Friday, July 18, 2008

Sedona and The Desert (Day 11)

On my Grand Canyon tour, Steve the tour guide and I spoke a bit about my vacation and he told me that it would be well worth the extra hour's drive to see Sedona on my way out of Flagstaff. Several people at home had said the same thing, so I determined to drive through there on my way out. Then, thankfully, I spoke briefly with Jason, another tour guide, who explained to me that I should not take 17 south, but rather that I needed to take Route 89A, which would be the more beautiful of the two drives. He wasn't kidding. I looked it up later, actually; the drive itself is known as the Oak Creek Canyon scenic route, and it is listed as one of the top 5 scenic drives in America. I'm running out of new words to describe scenery - breathtaking, awe-inspiring - take your pick. But if you ever get the chance to be out west, don't miss driving down 89A into Sedona. The drive begins fairly levelly, through a lush Ponderosa Pine forest (upper left). Slowly, the road rises in elevation, and then before long it turns into a a very steep, sharply winding road (above, right). No more than 15-20 mph is possible even if it were permitted along the way, and I found myself gripping the wheel white-knuckled and heart racing as I made the descent into Oak Creek Canyon. Once down at the bottom, I was able to pull over to take a few pictures (left).

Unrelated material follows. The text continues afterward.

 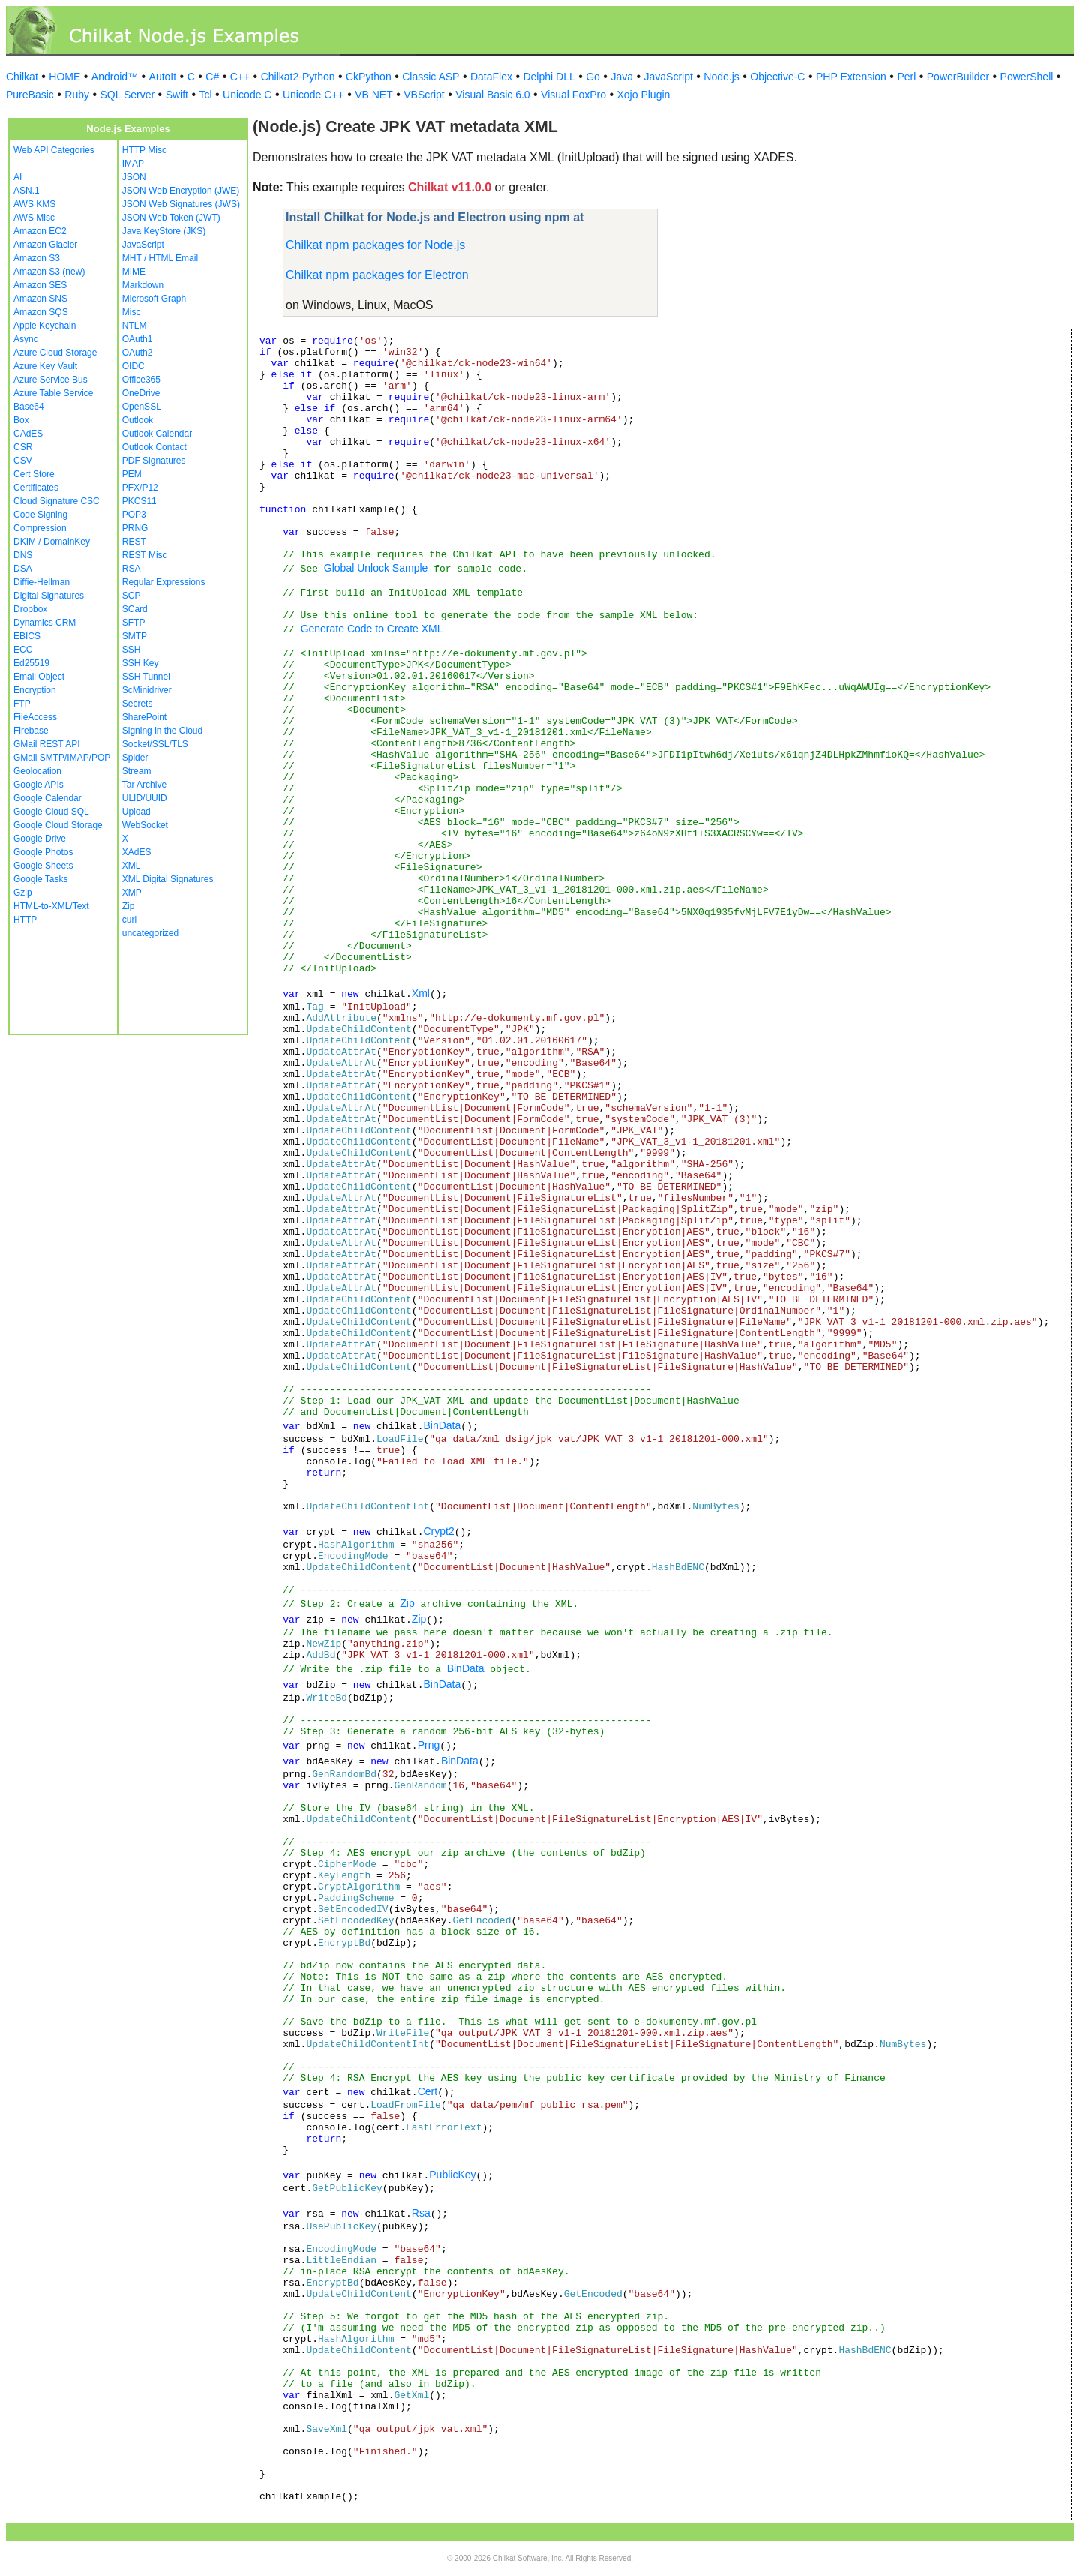 What do you see at coordinates (137, 420) in the screenshot?
I see `Outlook` at bounding box center [137, 420].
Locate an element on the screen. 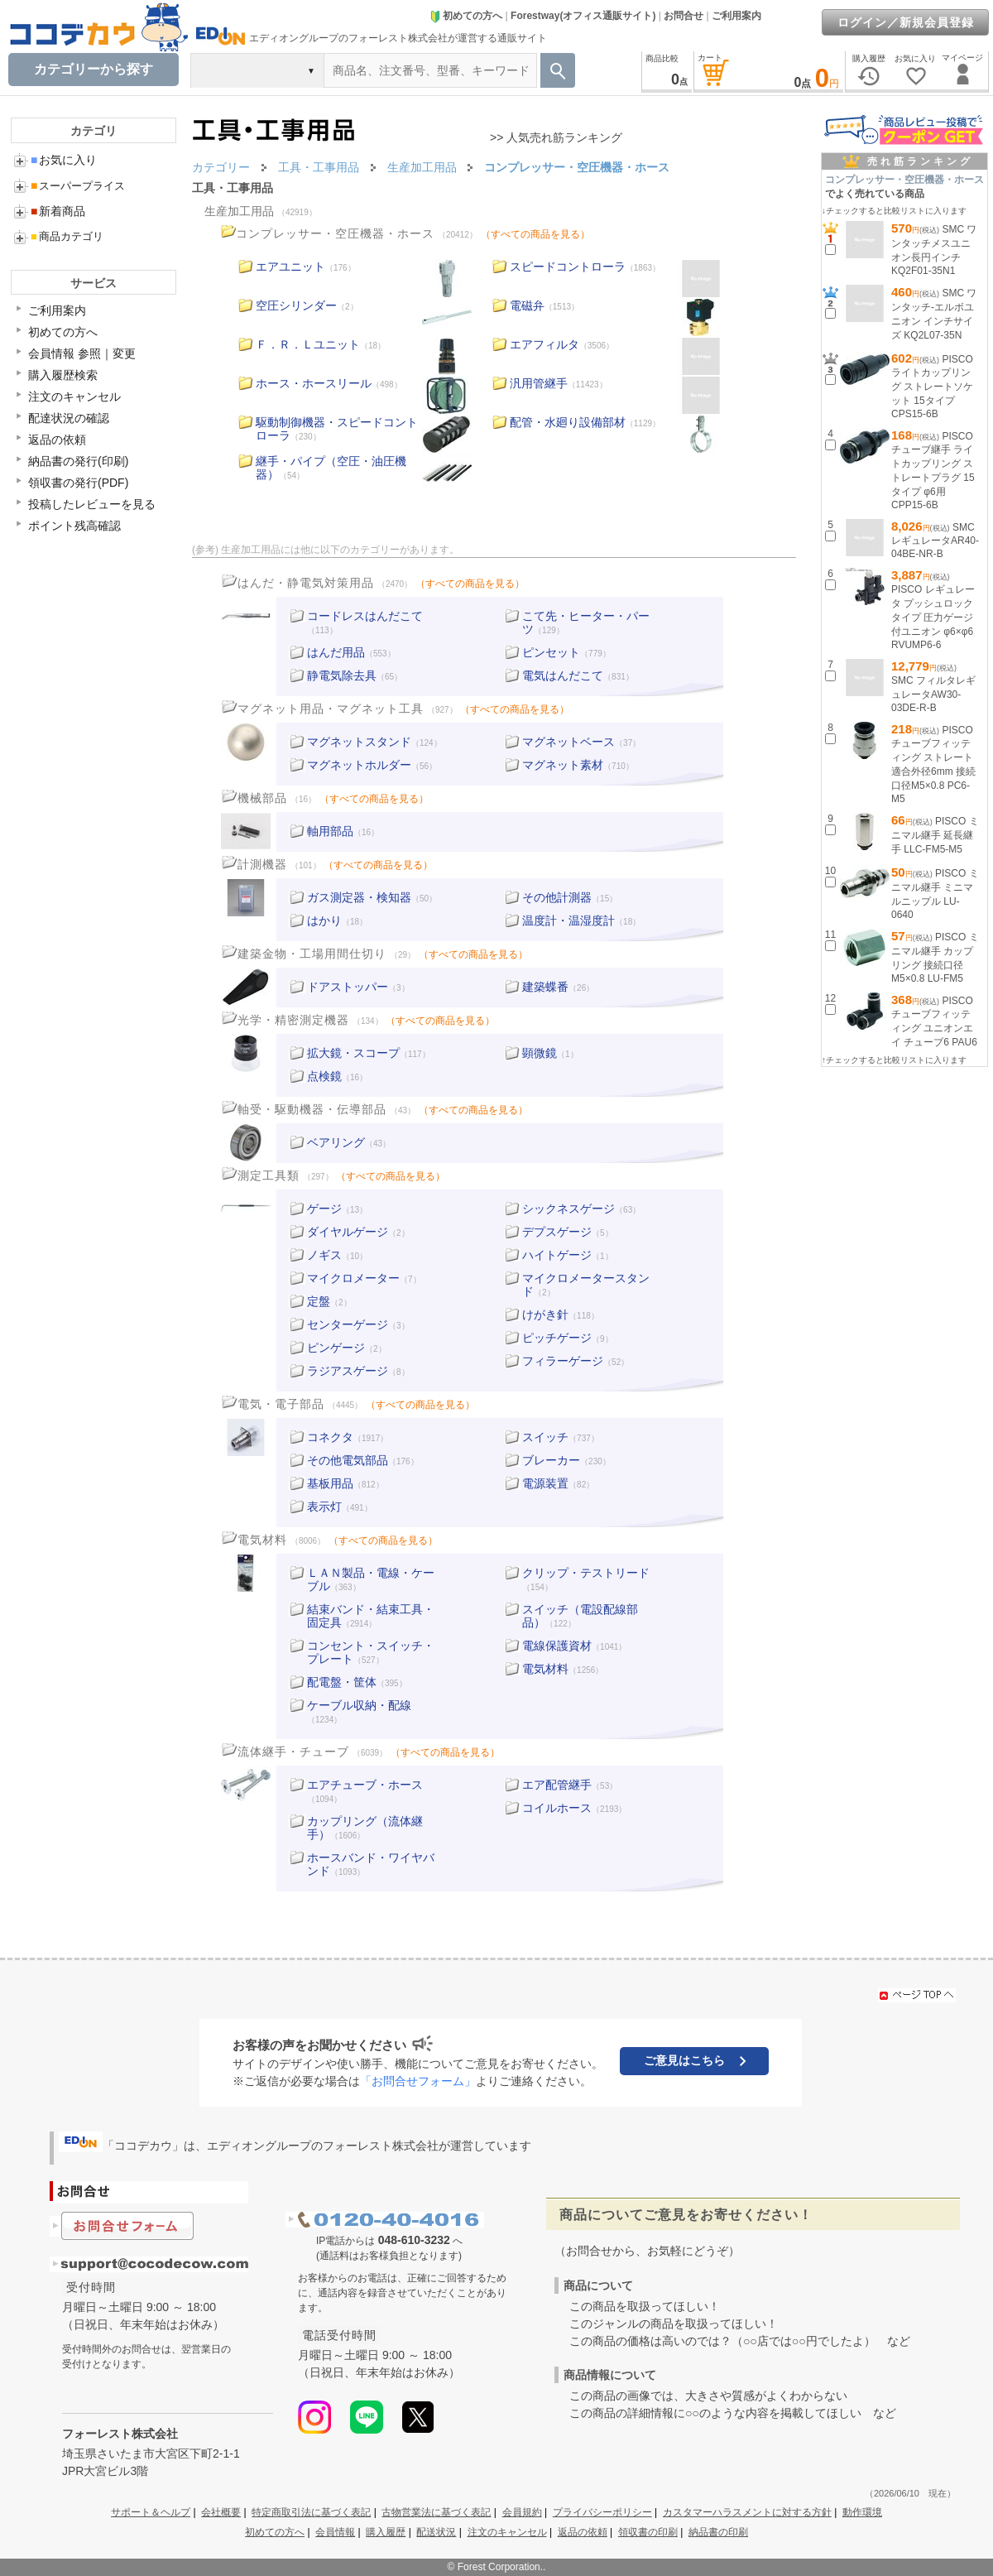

From here on into Sedona, the drive gets, if its possible, even more amazing. As the short drive progresses, the famous red rocks come into view. I'm sure I've seen these formations before, in movies or on postcards, but there is nothing like seeing them in person. I got lucky, too - I imagine the landscape would be beautiful in any weather, but I happened to hit Sedona mid-morning on a clear day with crystal blue skies. It was all color - the bright green of the vegetation, the bright red of the rocks. I think if anyone were to ask me what is the most beautiful place on earth, in my limited experience right now I might have to say Sedona, Arizona. Below are a few of the pics I took of the Red Rocks:

I was truly sad to leave Sedona and Northern Arizona behind. I felt like for the last several days I had been given a gift, like I had VIP pass to nature's greatest art show. From the drive through New Mexico to the Grand Canyon to Oak Creek Canyon and the red rocks, I have seen more true beauty than I can really absorb. Which explains, I guess, why the rest of my day was such a downer. Once I left Sedona, I got onto 17 headed south toward Phoenix, and from there headed west on 10 toward California and Palm Springs. The drive is almost entirely desolate, desert wasteland - the only changes in scenery come from beat up old (some abandoned) motor homes, cars and the occasional store or gas station along the route. I took several pictures, but I won't post them here for fear that I will bring everyone else down, as well! Suffice it to say, the air became hazy and thick as I left northern Arizona, the large cactus that dotted the side of the road looked to me as though they were mimicking a rude hand gesture, and the whole emptiness of it made my heart sink.

Despite the gloom of western Arizona, it was pretty cool getting to California. I was stopped at a checkpoint and asked by a very kind police officer where I was coming from. I told him, and he explained to me that in California they need to to agriculture checks - to make sure you're not bringing any fruits or vegetables in. I told him I wasn't, and he had a look inside my car before pleasantly wishing me a good trip and waving me along my way. About an hour or so thereafter, I arrived in Palm Springs, which was a bit of a relief, at least at first - there are palm trees everywhere that line the clean streets, the buildings are almost all entirely of that soft-pinkish red adobe-like construction; it truly looks to be an oasis. But when I stepped out of the car I nearly fainted immediately from the intense heat (I am told it went up to 114 yesterday.) It was simply too hot to do anything. I think I still also had a bit of a heavy heart, so I spent the evening in the hotel planning for the next step in my adventure - the California Coast.

1 comment:

patti aka 5gals said...

Oh come on! 114 can't be that bad! It's not the heat it's the humidity!